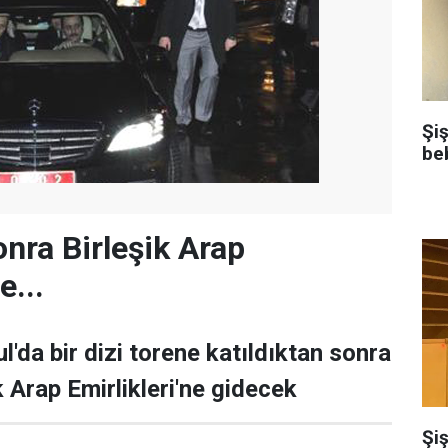
Şi
be
nra Birleşik Arap
e...
'da bir dizi torene katıldıktan sonra
 Arap Emirlikleri'ne gidecek
Şiş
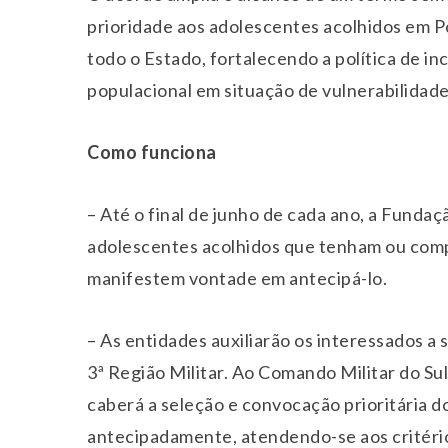
prioridade aos adolescentes acolhidos em Po
todo o Estado, fortalecendo a política de i
populacional em situação de vulnerabilidade 
Como funciona
– Até o final de junho de cada ano, a Funda
adolescentes acolhidos que tenham ou comp
manifestem vontade em antecipá-lo.
– As entidades auxiliarão os interessados a
3ª Região Militar. Ao Comando Militar do Su
caberá a seleção e convocação prioritária d
antecipadamente, atendendo-se aos critério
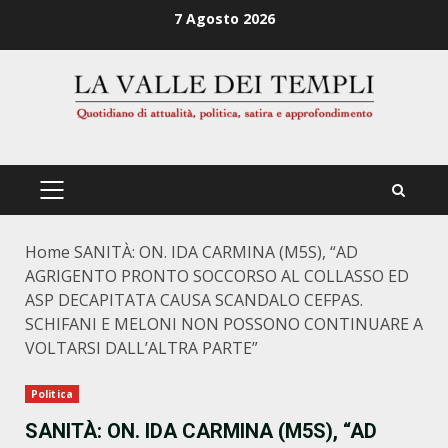
Zum
7 Agosto 2026
Inhalt
springen
PRIMÄRES
MENÜ
Home
SANITÀ: ON. IDA CARMINA (M5S), “AD
AGRIGENTO PRONTO SOCCORSO AL COLLASSO ED
ASP DECAPITATA CAUSA SCANDALO CEFPAS.
SCHIFANI E MELONI NON POSSONO CONTINUARE A
VOLTARSI DALL’ALTRA PARTE”
Politica
SANITÀ: ON. IDA CARMINA (M5S), “AD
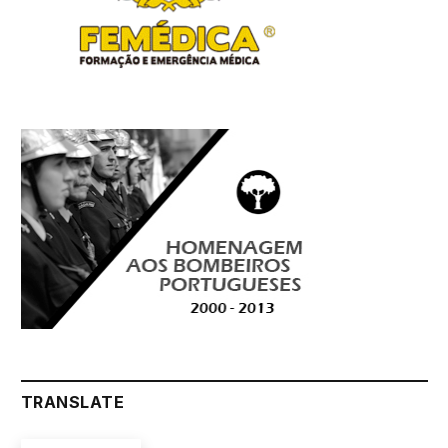
TRANSLATE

● Exercise goal
Repeat the material exactly, without images.

● Answer to this task
Şi
be
nra Birleşik Arap
e...
'da bir dizi torene katıldıktan sonra
 Arap Emirlikleri'ne gidecek
Şiş
prioridade aos adolescentes acolhidos em Po
todo o Estado, fortalecendo a política de i
populacional em situação de vulnerabilidade 
Como funciona
– Até o final de junho de cada ano, a Funda
adolescentes acolhidos que tenham ou comp
manifestem vontade em antecipá-lo.
– As entidades auxiliarão os interessados a
3ª Região Militar. Ao Comando Militar do Su
caberá a seleção e convocação prioritária d
antecipadamente, atendendo-se aos critério
Zum
7 Agosto 2026
Inhalt
springen
PRIMÄRES
MENÜ
Home
SANITÀ: ON. IDA CARMINA (M5S), “AD
AGRIGENTO PRONTO SOCCORSO AL COLLASSO ED
ASP DECAPITATA CAUSA SCANDALO CEFPAS.
SCHIFANI E MELONI NON POSSONO CONTINUARE A
VOLTARSI DALL’ALTRA PARTE”
Politica
SANITÀ: ON. IDA CARMINA (M5S), “AD
TRANSLATE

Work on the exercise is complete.